Collected data
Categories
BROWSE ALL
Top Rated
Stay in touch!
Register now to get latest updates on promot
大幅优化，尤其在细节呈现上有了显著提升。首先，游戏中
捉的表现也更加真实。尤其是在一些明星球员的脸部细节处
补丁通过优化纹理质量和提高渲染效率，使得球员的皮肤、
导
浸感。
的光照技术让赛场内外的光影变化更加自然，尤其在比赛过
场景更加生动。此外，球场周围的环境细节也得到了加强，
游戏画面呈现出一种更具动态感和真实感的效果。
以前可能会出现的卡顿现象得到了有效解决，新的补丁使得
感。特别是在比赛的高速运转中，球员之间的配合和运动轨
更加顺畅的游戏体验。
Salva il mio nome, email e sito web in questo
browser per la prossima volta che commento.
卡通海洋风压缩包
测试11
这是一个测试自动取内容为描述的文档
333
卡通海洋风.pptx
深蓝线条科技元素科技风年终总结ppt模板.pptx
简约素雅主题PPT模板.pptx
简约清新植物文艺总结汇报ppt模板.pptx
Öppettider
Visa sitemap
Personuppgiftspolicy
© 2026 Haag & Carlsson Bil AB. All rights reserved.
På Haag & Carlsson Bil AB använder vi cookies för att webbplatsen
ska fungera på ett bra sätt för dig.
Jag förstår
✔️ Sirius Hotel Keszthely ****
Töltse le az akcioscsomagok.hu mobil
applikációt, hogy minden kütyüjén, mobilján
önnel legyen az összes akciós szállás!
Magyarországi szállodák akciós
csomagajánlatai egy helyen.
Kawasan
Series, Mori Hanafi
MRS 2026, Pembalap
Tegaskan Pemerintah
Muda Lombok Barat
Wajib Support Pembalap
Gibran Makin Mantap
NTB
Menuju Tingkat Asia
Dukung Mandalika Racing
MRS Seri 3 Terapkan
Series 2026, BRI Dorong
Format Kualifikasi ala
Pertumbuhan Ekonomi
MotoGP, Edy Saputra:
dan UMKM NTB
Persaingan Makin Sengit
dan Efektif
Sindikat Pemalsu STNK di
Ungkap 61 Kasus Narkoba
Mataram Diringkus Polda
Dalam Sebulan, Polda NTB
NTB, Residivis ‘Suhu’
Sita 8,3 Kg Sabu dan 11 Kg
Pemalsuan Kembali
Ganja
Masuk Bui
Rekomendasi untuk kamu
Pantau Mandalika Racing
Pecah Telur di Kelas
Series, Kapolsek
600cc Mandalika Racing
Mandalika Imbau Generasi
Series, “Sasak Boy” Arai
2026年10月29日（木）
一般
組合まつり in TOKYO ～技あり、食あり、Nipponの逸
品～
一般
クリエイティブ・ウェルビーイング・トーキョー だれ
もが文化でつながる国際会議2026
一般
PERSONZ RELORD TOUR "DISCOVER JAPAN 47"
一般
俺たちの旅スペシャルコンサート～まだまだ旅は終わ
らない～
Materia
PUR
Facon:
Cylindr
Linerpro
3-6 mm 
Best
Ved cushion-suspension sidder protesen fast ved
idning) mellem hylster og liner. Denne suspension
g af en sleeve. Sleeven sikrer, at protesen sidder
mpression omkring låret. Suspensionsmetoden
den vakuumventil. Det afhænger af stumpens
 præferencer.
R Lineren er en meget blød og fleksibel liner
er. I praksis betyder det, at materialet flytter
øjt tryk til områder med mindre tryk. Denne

# What the exercise asks
Scan the data above. Return every line with "Mandalika" in it.

# Written solution
Dukung Mandalika Racing
Pantau Mandalika Racing
600cc Mandalika Racing
Mandalika Imbau Generasi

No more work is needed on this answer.